Sunday, November 3, 2013

The Light is On For You and Other Programs to Encourage People to Go to Confession

Catholics at one time, or so I'm told, because I'm not old enough to remember, took the Sacrament of Reconciliation seriously. Saturday afternoon was reserved for confession. Entire families would go to church, and, typically, waited in line. Back in those days, there were long lines because people took advantage of the chance to have their sins forgiven.

This all stopped sometime after the close of Vatican II, although the council never changed to need for us to confess our sins to a priest. Church leaders in the United States have long realized they've had a crisis of immense proportions, in that the laity have abandoned the practice of going to confession.

In most parishes, nowadays, confession times are a half hour on Saturday, right before the Sunday vigil Mass. A handful of people still use the Sacrament, but it's also not rare to be the only one waiting outside a confessional on a given afternoon.
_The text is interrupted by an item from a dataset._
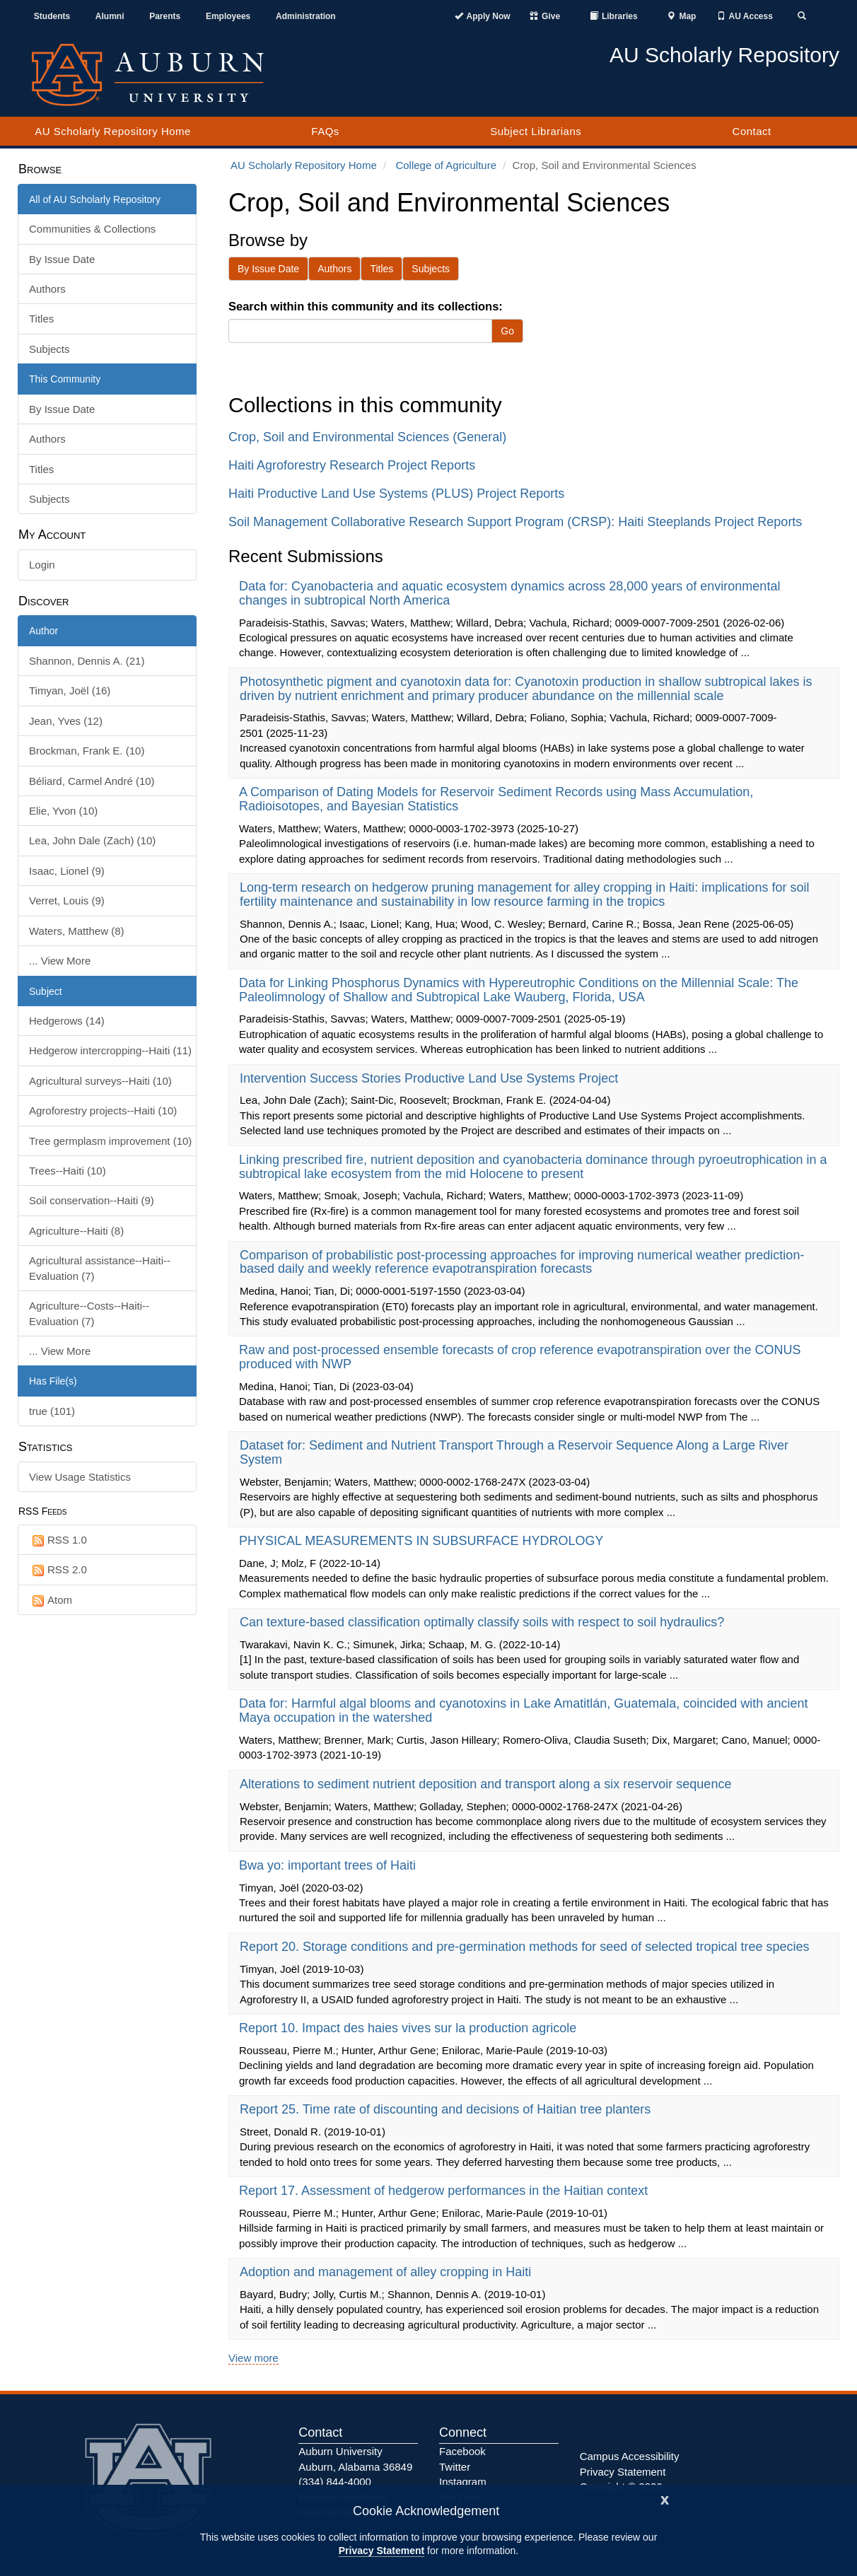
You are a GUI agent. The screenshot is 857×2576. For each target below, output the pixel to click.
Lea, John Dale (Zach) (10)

Several years ago, in response to this sad situation, the Archdiocese of Washington instituted a program called "The Light is On For You," which ran during the six weeks of Lent. Every parish was open at the same time on Wednesday evenings for confession. The response was overwhelming.

The Archdiocese is to be commended for taking such an initiative. Since then, other bishops have followed suit and developed their similar programs involving weeknight confessions.

I just wish these programs could run the entire year. Saturday afternoons are a difficult time for many people, as we're all so over scheduled.